# Hydrometer, floating



## nbn (Jan 8, 2013)

Hi,

My problem with a floating hydrometer iis when it is n my tank is that it is always reading 1.000. I have seen it read it at 1.020 which is what I want but that was only when I had like 1 1/2 cup of salt in a 4 gallon bucket. I don't know why it reads 1.000, instead of like 1.010 (since I have like a 40 gallon tank, I have placed over 4 cups of salt in total).

Can anyone help?

I tried the following. 

Taken the water back outta the tank, and test it in a bucket (4 gallon) and it reads 1.000. Should be at least 1.010 consider that 40 gallon divided by 4 cups is like 64 tablespoon. (= 1/2 cup per gallon).

- turned off all my stuff, air pump, water pump, etc...
- it is a floating hydrometer with the temperature, it reads it at 82 Farenheit. 

Please help. 

Thanks.
(I understand there are two other kinds, Instant Ocean Hydrometer and a Refractmeter, but I can only manage with what I have until I get a better measuring device).
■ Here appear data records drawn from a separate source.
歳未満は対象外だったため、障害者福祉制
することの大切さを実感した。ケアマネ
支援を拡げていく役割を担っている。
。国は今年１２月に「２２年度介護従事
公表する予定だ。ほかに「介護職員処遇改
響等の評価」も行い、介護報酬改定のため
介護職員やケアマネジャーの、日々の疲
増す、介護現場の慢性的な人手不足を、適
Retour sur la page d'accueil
Oh and one more thing, I have my tank on a stand. Will that change the measurement?


----------



## badxgillen (Aug 20, 2010)

The tank not being level should not effect its ability to read the specific gravity of the water but any mineral buildup or residues on the side may effect buoyancy. Some of these are temperature specific and if I recall are set for reading at a temperature of 77F. Even still it should have read some salinity if the salt was dissolved into the water. Can you take it to a Local Fish Store and have it tested against another source or system of measurement? I know you may have checked already but is there a possible crack and it is no longer reading right?


----------



## nbn (Jan 8, 2013)

just want to keep you updated. I tried mixing a 4 gallon bucket with about 1 1/2 cup of salt, and the result was I got a reading. It was around 1.020. So I am glad its not my hydrometer (floating) but I STILL can't get a good reading with it in my tank. Oh well, I guess that's what happen when its a 5 bucks measuring device. 
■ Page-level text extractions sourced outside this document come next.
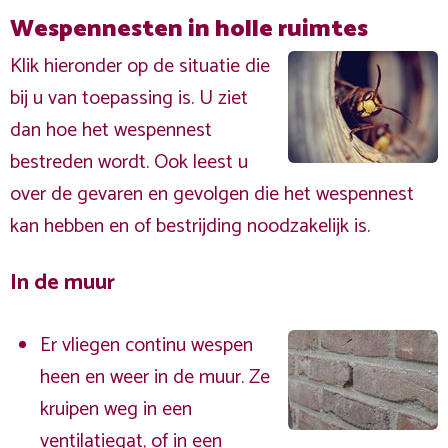
Wespennesten in holle ruimtes
Klik hieronder op de situatie die
bij u van toepassing is. U ziet
dan hoe het wespennest
bestreden wordt. Ook leest u
over de gevaren en gevolgen die het wespennest
kan hebben en of bestrijding noodzakelijk is.
In de muur
Er vliegen continu wespen
heen en weer in de muur. Ze
kruipen weg in een
ventilatiegat, of in een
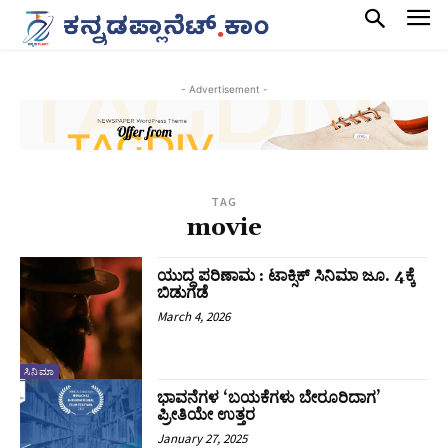
- Advertisement -
TAG
movie
ಯುದ್ಧ ಪರಿಣಾಮ : ಟಾಕ್ಸಿಕ್‌ ಸಿನಿಮಾ ಜೂ. 4ಕ್ಕೆ
ಬಿಡುಗಡೆ
March 4, 2026
ಸಿನಿಮಾ
ಭಾವನೆಗಳ ‘ಬಯಕೆಗಳು ಬೇರೂರಿದಾಗ’
ಪ್ರೀತಿಯೇ ಉತ್ತರ
January 27, 2025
Anyway, I think my tank has enough salt already so I will stop now. Do you know if the height of my water level will have an effect on the reading? Because my tank is pretty tall 2 feet.


----------



## badxgillen (Aug 20, 2010)

No the depth will not change the reading,it is the dissolved salts in the water that causes the hydrometer to gain buoyancy, not volume of water.


----------